=== THE PROBLEM ===
The expected output is the data below, character for character, without its pictures.

Dataset entries
★ ★ ★ ★

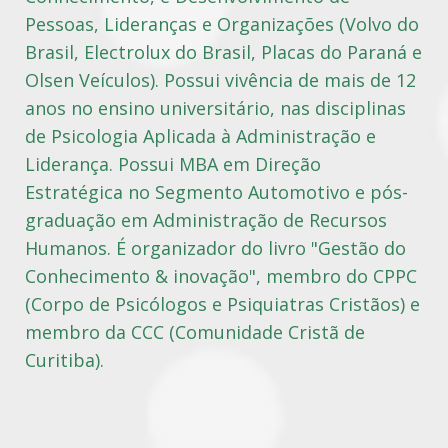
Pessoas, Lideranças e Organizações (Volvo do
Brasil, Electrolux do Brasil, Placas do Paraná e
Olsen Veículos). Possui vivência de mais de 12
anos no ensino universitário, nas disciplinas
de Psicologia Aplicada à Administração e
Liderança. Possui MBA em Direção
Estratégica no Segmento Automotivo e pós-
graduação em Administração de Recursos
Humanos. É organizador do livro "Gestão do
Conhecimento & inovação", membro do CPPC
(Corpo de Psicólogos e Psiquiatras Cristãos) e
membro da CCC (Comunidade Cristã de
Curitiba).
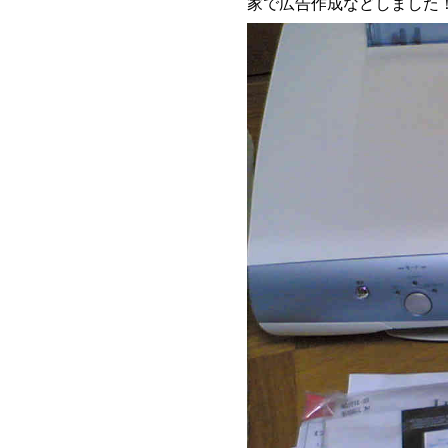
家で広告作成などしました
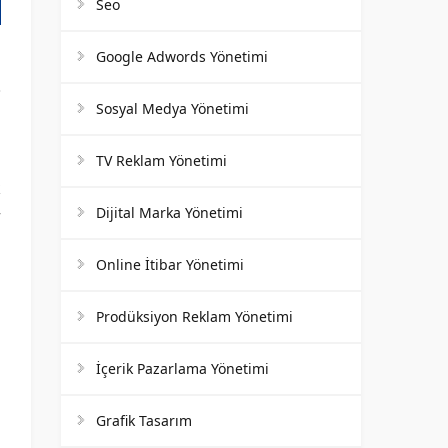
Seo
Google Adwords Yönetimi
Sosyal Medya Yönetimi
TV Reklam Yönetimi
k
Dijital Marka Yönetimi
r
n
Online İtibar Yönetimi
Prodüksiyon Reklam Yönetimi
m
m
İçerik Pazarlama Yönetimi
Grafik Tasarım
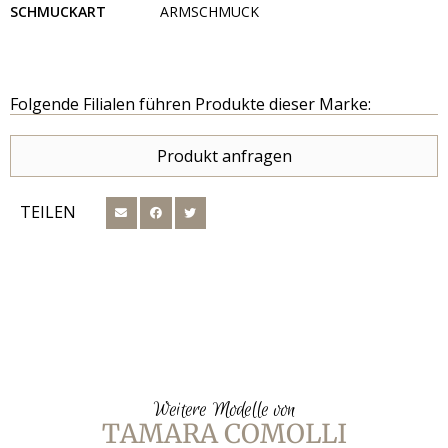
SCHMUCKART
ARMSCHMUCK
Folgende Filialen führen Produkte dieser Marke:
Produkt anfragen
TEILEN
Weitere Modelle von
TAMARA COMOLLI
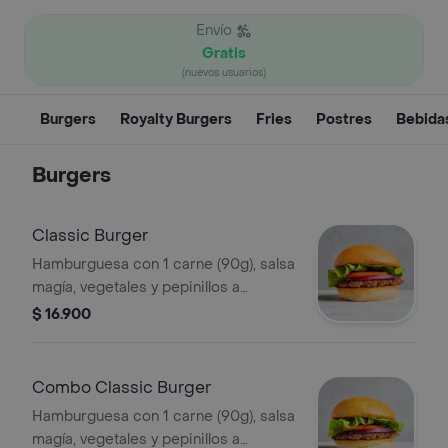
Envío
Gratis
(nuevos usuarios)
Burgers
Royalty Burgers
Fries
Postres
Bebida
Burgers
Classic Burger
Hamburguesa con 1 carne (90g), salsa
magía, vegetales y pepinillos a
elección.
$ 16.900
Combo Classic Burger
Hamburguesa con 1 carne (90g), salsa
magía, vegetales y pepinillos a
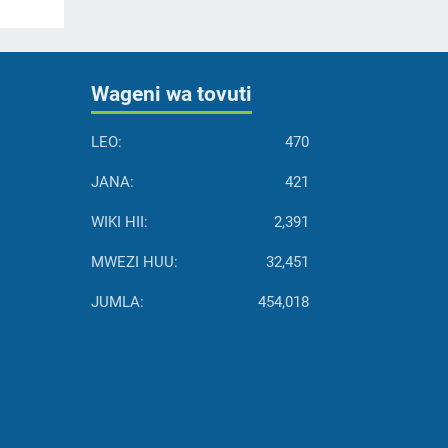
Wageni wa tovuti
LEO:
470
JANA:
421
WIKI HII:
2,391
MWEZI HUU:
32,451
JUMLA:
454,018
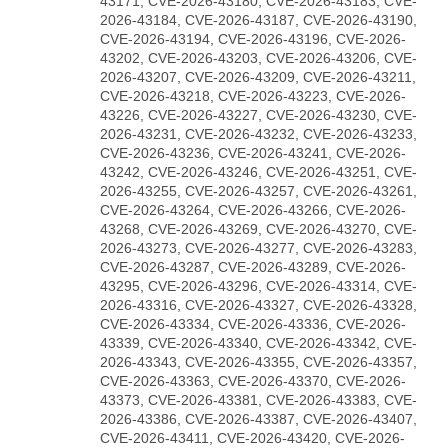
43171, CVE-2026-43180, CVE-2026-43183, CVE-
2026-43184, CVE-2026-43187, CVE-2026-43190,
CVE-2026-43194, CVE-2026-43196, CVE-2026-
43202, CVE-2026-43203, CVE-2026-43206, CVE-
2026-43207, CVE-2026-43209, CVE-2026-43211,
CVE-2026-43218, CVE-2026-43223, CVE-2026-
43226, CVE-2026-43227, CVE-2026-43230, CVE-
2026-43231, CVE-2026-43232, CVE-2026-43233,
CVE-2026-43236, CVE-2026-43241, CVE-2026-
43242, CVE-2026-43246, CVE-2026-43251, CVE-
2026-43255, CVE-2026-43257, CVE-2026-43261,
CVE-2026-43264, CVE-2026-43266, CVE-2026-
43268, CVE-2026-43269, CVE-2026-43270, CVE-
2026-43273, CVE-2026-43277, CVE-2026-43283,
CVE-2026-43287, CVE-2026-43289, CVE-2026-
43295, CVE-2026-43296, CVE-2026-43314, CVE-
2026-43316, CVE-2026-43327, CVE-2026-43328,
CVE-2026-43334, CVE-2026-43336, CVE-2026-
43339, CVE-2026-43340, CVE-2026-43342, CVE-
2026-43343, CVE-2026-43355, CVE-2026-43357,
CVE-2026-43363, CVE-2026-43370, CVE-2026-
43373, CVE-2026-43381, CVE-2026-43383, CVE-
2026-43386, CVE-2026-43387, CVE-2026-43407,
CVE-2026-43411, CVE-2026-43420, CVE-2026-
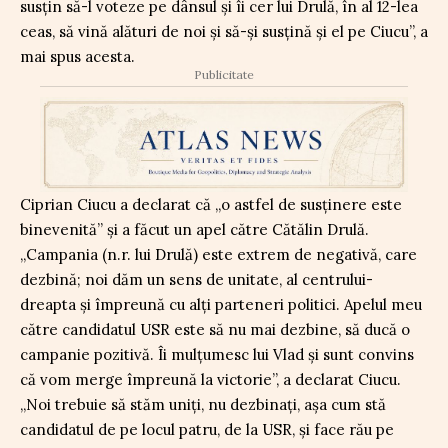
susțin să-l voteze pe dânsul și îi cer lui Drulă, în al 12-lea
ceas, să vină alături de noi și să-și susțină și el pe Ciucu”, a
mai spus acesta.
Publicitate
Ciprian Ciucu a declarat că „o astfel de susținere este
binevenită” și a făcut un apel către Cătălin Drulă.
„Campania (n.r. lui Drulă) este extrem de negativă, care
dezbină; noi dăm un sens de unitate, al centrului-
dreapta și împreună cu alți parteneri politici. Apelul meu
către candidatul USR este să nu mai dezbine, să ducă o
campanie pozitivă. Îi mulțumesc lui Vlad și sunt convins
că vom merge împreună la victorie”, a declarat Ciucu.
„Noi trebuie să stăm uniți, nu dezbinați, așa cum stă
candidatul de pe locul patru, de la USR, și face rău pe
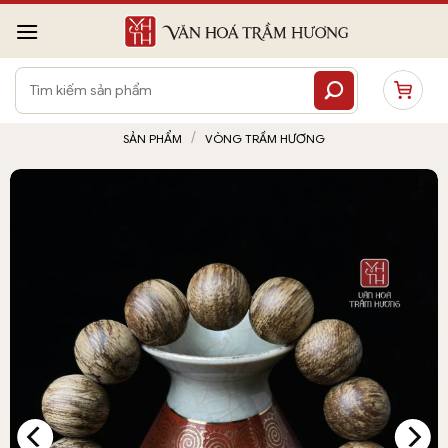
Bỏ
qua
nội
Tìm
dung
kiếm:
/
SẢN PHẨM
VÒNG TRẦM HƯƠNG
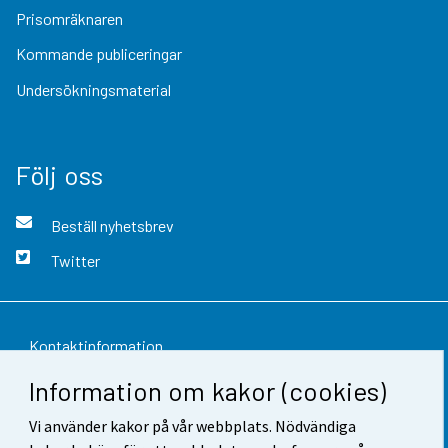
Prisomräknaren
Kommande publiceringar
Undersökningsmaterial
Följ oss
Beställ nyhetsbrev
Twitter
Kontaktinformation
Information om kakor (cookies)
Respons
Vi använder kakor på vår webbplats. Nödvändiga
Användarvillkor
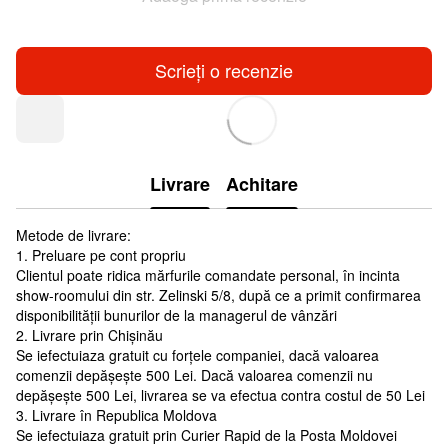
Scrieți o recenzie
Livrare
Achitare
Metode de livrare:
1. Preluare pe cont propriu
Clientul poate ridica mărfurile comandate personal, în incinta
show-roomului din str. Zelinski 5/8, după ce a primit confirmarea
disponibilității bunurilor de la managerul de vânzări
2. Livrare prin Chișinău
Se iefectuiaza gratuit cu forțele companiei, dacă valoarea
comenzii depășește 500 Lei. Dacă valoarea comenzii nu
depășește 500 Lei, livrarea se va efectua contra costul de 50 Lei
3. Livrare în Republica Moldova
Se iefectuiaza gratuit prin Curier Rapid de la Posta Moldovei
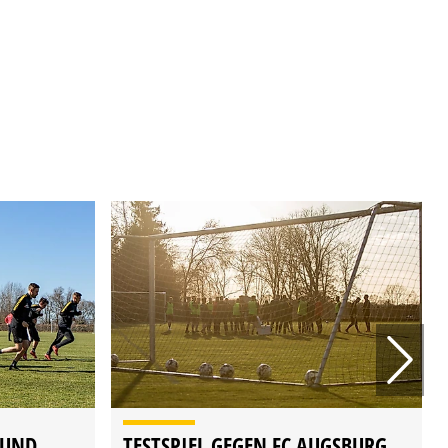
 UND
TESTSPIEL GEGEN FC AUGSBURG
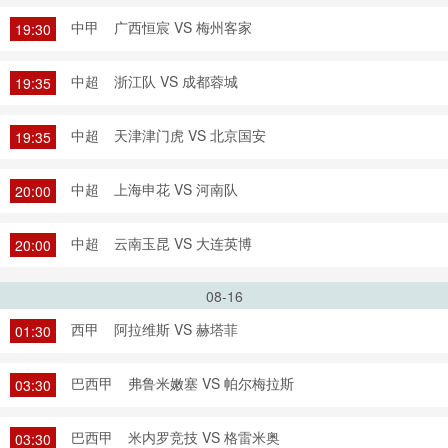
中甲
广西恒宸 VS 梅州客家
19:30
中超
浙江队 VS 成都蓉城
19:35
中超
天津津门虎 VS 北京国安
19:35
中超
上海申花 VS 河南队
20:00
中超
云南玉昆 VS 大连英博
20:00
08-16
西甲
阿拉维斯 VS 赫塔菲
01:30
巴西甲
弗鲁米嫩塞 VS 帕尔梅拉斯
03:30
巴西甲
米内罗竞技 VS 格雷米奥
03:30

★ ★ ★ ★

=== ANSWER BOX ===
Pessoas, Lideranças e Organizações (Volvo do
Brasil, Electrolux do Brasil, Placas do Paraná e
Olsen Veículos). Possui vivência de mais de 12
anos no ensino universitário, nas disciplinas
de Psicologia Aplicada à Administração e
Liderança. Possui MBA em Direção
Estratégica no Segmento Automotivo e pós-
graduação em Administração de Recursos
Humanos. É organizador do livro "Gestão do
Conhecimento & inovação", membro do CPPC
(Corpo de Psicólogos e Psiquiatras Cristãos) e
membro da CCC (Comunidade Cristã de
Curitiba).
家で広告作成などしました
Seo
Google Adwords Yönetimi
Sosyal Medya Yönetimi
TV Reklam Yönetimi
k
Dijital Marka Yönetimi
r
n
Online İtibar Yönetimi
Prodüksiyon Reklam Yönetimi
m
m
İçerik Pazarlama Yönetimi
Grafik Tasarım
SCHMUCKART
ARMSCHMUCK
Folgende Filialen führen Produkte dieser Marke:
Produkt anfragen
TEILEN
Weitere Modelle von
TAMARA COMOLLI
Envío
Gratis
(nuevos usuarios)
Burgers
Royalty Burgers
Fries
Postres
Bebida
Burgers
Classic Burger
Hamburguesa con 1 carne (90g), salsa
magía, vegetales y pepinillos a
elección.
$ 16.900
Combo Classic Burger
Hamburguesa con 1 carne (90g), salsa
magía, vegetales y pepinillos a
Wageni wa tovuti
LEO:
470
JANA:
421
WIKI HII:
2,391
MWEZI HUU:
32,451
JUMLA:
454,018
43171, CVE-2026-43180, CVE-2026-43183, CVE-
2026-43184, CVE-2026-43187, CVE-2026-43190,
CVE-2026-43194, CVE-2026-43196, CVE-2026-
43202, CVE-2026-43203, CVE-2026-43206, CVE-
2026-43207, CVE-2026-43209, CVE-2026-43211,
CVE-2026-43218, CVE-2026-43223, CVE-2026-
43226, CVE-2026-43227, CVE-2026-43230, CVE-
2026-43231, CVE-2026-43232, CVE-2026-43233,
CVE-2026-43236, CVE-2026-43241, CVE-2026-
43242, CVE-2026-43246, CVE-2026-43251, CVE-
2026-43255, CVE-2026-43257, CVE-2026-43261,
CVE-2026-43264, CVE-2026-43266, CVE-2026-
43268, CVE-2026-43269, CVE-2026-43270, CVE-
2026-43273, CVE-2026-43277, CVE-2026-43283,
CVE-2026-43287, CVE-2026-43289, CVE-2026-
43295, CVE-2026-43296, CVE-2026-43314, CVE-
2026-43316, CVE-2026-43327, CVE-2026-43328,
CVE-2026-43334, CVE-2026-43336, CVE-2026-
43339, CVE-2026-43340, CVE-2026-43342, CVE-
2026-43343, CVE-2026-43355, CVE-2026-43357,
CVE-2026-43363, CVE-2026-43370, CVE-2026-
43373, CVE-2026-43381, CVE-2026-43383, CVE-
2026-43386, CVE-2026-43387, CVE-2026-43407,
CVE-2026-43411, CVE-2026-43420, CVE-2026-
susțin să-l voteze pe dânsul și îi cer lui Drulă, în al 12-lea
ceas, să vină alături de noi și să-și susțină și el pe Ciucu”, a
mai spus acesta.
Publicitate
Ciprian Ciucu a declarat că „o astfel de susținere este
binevenită” și a făcut un apel către Cătălin Drulă.
„Campania (n.r. lui Drulă) este extrem de negativă, care
dezbină; noi dăm un sens de unitate, al centrului-
dreapta și împreună cu alți parteneri politici. Apelul meu
către candidatul USR este să nu mai dezbine, să ducă o
campanie pozitivă. Îi mulțumesc lui Vlad și sunt convins
că vom merge împreună la victorie”, a declarat Ciucu.
„Noi trebuie să stăm uniți, nu dezbinați, așa cum stă
candidatul de pe locul patru, de la USR, și face rău pe
Bỏ
qua
nội
Tìm
dung
kiếm:
/
SẢN PHẨM
VÒNG TRẦM HƯƠNG
Prisomräknaren
Kommande publiceringar
Undersökningsmaterial
Följ oss
Beställ nyhetsbrev
Twitter
Kontaktinformation
Information om kakor (cookies)
Respons
Vi använder kakor på vår webbplats. Nödvändiga
Användarvillkor
Scrieți o recenzie
Livrare
Achitare
Metode de livrare:
1. Preluare pe cont propriu
Clientul poate ridica mărfurile comandate personal, în incinta
show-roomului din str. Zelinski 5/8, după ce a primit confirmarea
disponibilității bunurilor de la managerul de vânzări
2. Livrare prin Chișinău
Se iefectuiaza gratuit cu forțele companiei, dacă valoarea
comenzii depășește 500 Lei. Dacă valoarea comenzii nu
depășește 500 Lei, livrarea se va efectua contra costul de 50 Lei
3. Livrare în Republica Moldova
Se iefectuiaza gratuit prin Curier Rapid de la Posta Moldovei
 UND
TESTSPIEL GEGEN FC AUGSBURG
中甲
广西恒宸 VS 梅州客家
19:30
中超
浙江队 VS 成都蓉城
19:35
中超
天津津门虎 VS 北京国安
19:35
中超
上海申花 VS 河南队
20:00
中超
云南玉昆 VS 大连英博
20:00
08-16
西甲
阿拉维斯 VS 赫塔菲
01:30
巴西甲
弗鲁米嫩塞 VS 帕尔梅拉斯
03:30
巴西甲
米内罗竞技 VS 格雷米奥
03:30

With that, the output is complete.